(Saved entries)
Start of Block

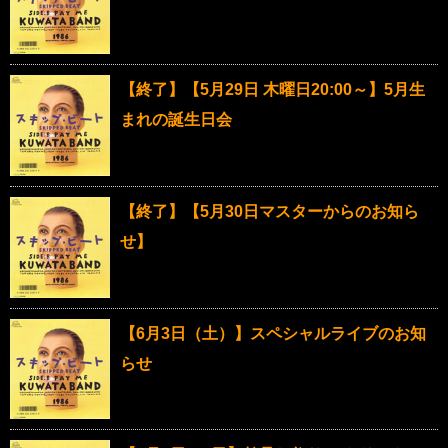
【終了】【5月29日 木曜日20:00～】5月生
まれの誕生日会
【終了】【5月30日マスターからのお知ら
せ】
【6月3日（土）】スペシャルライブのお知
らせ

End of Block

> **EXERCISE AIM**: Return every line of the records exactly as given, pictures excluded.

> **ANSWER**:
【終了】【5月29日 木曜日20:00～】5月生
まれの誕生日会
【終了】【5月30日マスターからのお知ら
せ】
【6月3日（土）】スペシャルライブのお知
らせ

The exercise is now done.